Blogland

That’s the spirit

Shelina Zahra Janmohamed discusses a survey from the National Office of Statistics which shows that in 2005 people in the UK spend 2 hours and 22 minutes per day on housework, which is down by 30 minutes from 2000.

So much for statistics. I’m pretty much a house-husband myself at the moment, slaving away for hour after hour and just begining to recognise that I am showing signs of non-proportionate reactions when a cup is left out in the wrong place or a cat-hair mysteriously appears on a cushion.

So when the breadwinner walks through the door at 6pm I am ready to say “You just don’t know what it’s like being stuck here all day with just the washing-up and Harry’s place regs for company do you? You and your “workmates” swanning around, I wish I’d listened to my mother – she warned me I’d spend my life scrubbing doorsteps and talking about Nasrallah!.”

Anyway, have a look at Shelina’s blog, she also has some interesting views on British muslim communities:

We need to build some guts into the community, and we need to stop being afraid of being labelled as the “wrong sort of people” within our communities for proposing change. Let’s discard the labels imposed upon us by the outside, be that moderate or extremist, liberal or conservative, progressive or reactive. How many of us have avoided raising issues in our local communities for fear of being stigmatised, of having our reputations sullied, for becoming outcast?

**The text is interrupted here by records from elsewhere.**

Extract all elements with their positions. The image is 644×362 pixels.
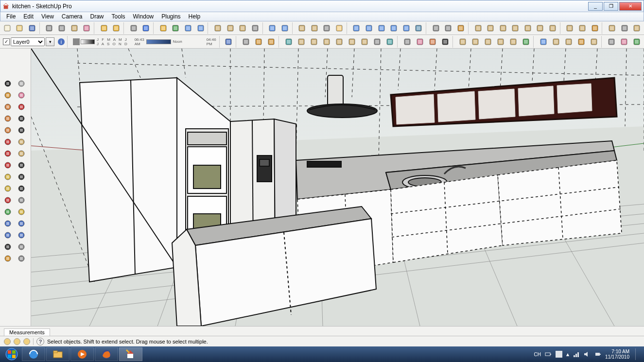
display-icon[interactable] — [240, 36, 252, 48]
pushpull-icon[interactable] — [15, 137, 28, 147]
menu-draw[interactable]: Draw — [87, 13, 108, 20]
taskbar-ie[interactable] — [22, 347, 45, 361]
print-icon[interactable] — [128, 22, 139, 34]
polygon-icon[interactable] — [1, 125, 14, 136]
open-file-icon[interactable] — [14, 22, 26, 34]
view-icon[interactable] — [457, 36, 469, 48]
close-button[interactable]: ✕ — [619, 2, 642, 11]
layer-visible-checkbox[interactable]: ✓ — [3, 38, 10, 45]
freehand-icon[interactable] — [15, 125, 28, 136]
move-tool-icon[interactable] — [1, 137, 14, 147]
shadow-time-slider[interactable] — [146, 39, 171, 44]
front-icon[interactable] — [497, 22, 509, 34]
face2-icon[interactable] — [401, 36, 413, 48]
face3-icon[interactable] — [414, 36, 426, 48]
menu-camera[interactable]: Camera — [58, 13, 87, 20]
rectangle-icon[interactable] — [1, 102, 14, 112]
wire-icon[interactable] — [283, 36, 295, 48]
gear-icon[interactable] — [427, 36, 438, 48]
menu-tools[interactable]: Tools — [108, 13, 129, 20]
view2-icon[interactable] — [470, 36, 481, 48]
cube4-icon[interactable] — [550, 36, 562, 48]
menu-edit[interactable]: Edit — [19, 13, 37, 20]
shaded-tex-icon[interactable] — [321, 36, 332, 48]
zoom-icon[interactable] — [351, 22, 363, 34]
paint-icon[interactable] — [619, 22, 630, 34]
component-icon[interactable] — [237, 22, 248, 34]
layer-dropdown[interactable]: Layer0 — [11, 37, 45, 46]
taskbar-firefox[interactable] — [95, 347, 118, 361]
line-icon[interactable] — [15, 102, 28, 112]
house2-icon[interactable] — [564, 22, 576, 34]
xray-icon[interactable] — [346, 36, 358, 48]
zoom-ext-icon[interactable] — [376, 22, 387, 34]
layers-icon[interactable] — [266, 22, 278, 34]
prev-icon[interactable] — [388, 22, 400, 34]
3dw-icon[interactable] — [589, 22, 601, 34]
tray-lang[interactable]: CH — [534, 352, 540, 357]
zoom2-icon[interactable] — [1, 218, 14, 229]
xray2-icon[interactable] — [359, 36, 370, 48]
cut-icon[interactable] — [44, 22, 55, 34]
top-icon[interactable] — [485, 22, 496, 34]
section4-icon[interactable] — [1, 253, 14, 264]
circle-icon[interactable] — [1, 113, 14, 124]
eraser-icon[interactable] — [15, 90, 28, 101]
menu-file[interactable]: File — [2, 13, 19, 20]
tray-volume-icon[interactable] — [584, 351, 591, 358]
position-icon[interactable] — [15, 253, 28, 264]
view5-icon[interactable] — [507, 36, 519, 48]
box3-icon[interactable] — [575, 36, 587, 48]
text-icon[interactable] — [15, 183, 28, 194]
zoom-ext2-icon[interactable] — [1, 230, 14, 241]
export-icon[interactable] — [631, 22, 643, 34]
walk3-icon[interactable] — [1, 241, 14, 252]
tray-network-icon[interactable] — [573, 351, 580, 358]
start-button[interactable] — [2, 347, 21, 361]
menu-window[interactable]: Window — [129, 13, 158, 20]
iso-icon[interactable] — [472, 22, 484, 34]
right-icon[interactable] — [509, 22, 521, 34]
taskbar-explorer[interactable] — [46, 347, 70, 361]
paste-icon[interactable] — [69, 22, 80, 34]
menu-view[interactable]: View — [37, 13, 58, 20]
minimize-button[interactable]: _ — [588, 2, 603, 11]
group-icon[interactable] — [249, 22, 261, 34]
view4-icon[interactable] — [495, 36, 506, 48]
cube-icon[interactable] — [296, 22, 308, 34]
left-icon[interactable] — [535, 22, 546, 34]
move-icon[interactable] — [443, 22, 454, 34]
view3-icon[interactable] — [482, 36, 494, 48]
3d-viewport[interactable] — [31, 49, 644, 326]
section-icon[interactable] — [455, 22, 467, 34]
maximize-button[interactable]: ❐ — [604, 2, 618, 11]
offset-icon[interactable] — [15, 160, 28, 171]
hidden-icon[interactable] — [296, 36, 307, 48]
zoom-window2-icon[interactable] — [15, 218, 28, 229]
sphere2-icon[interactable] — [321, 22, 333, 34]
orbit-icon[interactable] — [1, 207, 14, 217]
shadow-date-slider[interactable] — [81, 39, 95, 44]
prev2-icon[interactable] — [15, 230, 28, 241]
cube5-icon[interactable] — [563, 36, 574, 48]
box7-icon[interactable] — [631, 36, 643, 48]
question-icon[interactable] — [195, 22, 207, 34]
tray-clock[interactable]: 7:10 AM 11/17/2010 — [605, 349, 629, 360]
house-icon[interactable] — [547, 22, 558, 34]
show-desktop-button[interactable] — [635, 348, 639, 360]
cloud-icon[interactable] — [606, 22, 618, 34]
sphere-icon[interactable] — [309, 22, 320, 34]
axes2-icon[interactable] — [1, 195, 14, 206]
cube2-icon[interactable] — [520, 36, 532, 48]
arc-icon[interactable] — [15, 113, 28, 124]
info-icon[interactable] — [140, 22, 152, 34]
layer-info-button[interactable]: i — [57, 36, 66, 48]
box2-icon[interactable] — [225, 22, 236, 34]
copy-icon[interactable] — [56, 22, 68, 34]
scale-icon[interactable] — [1, 160, 14, 171]
protractor-icon[interactable] — [1, 183, 14, 194]
walk-icon[interactable] — [413, 22, 425, 34]
axes-icon[interactable] — [371, 36, 383, 48]
r-icon[interactable] — [182, 22, 194, 34]
tray-flag-icon[interactable] — [556, 351, 562, 358]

In my other incarnation as a gainfully employed career personage (honest guv) I meet young British muslims in all their diversity all the time. Many are challenging and interesting and nothing at all like the stereotypes which are often presented in the comments boxes (from which their perspective is conspicuous by it’s absence.)

Here is a young woman who is trying to start a dialogue and nobody (muslim or otherwise) seems to want to talk to her.

I find that astonishing.

Are we frightened to communicate outside of what we know?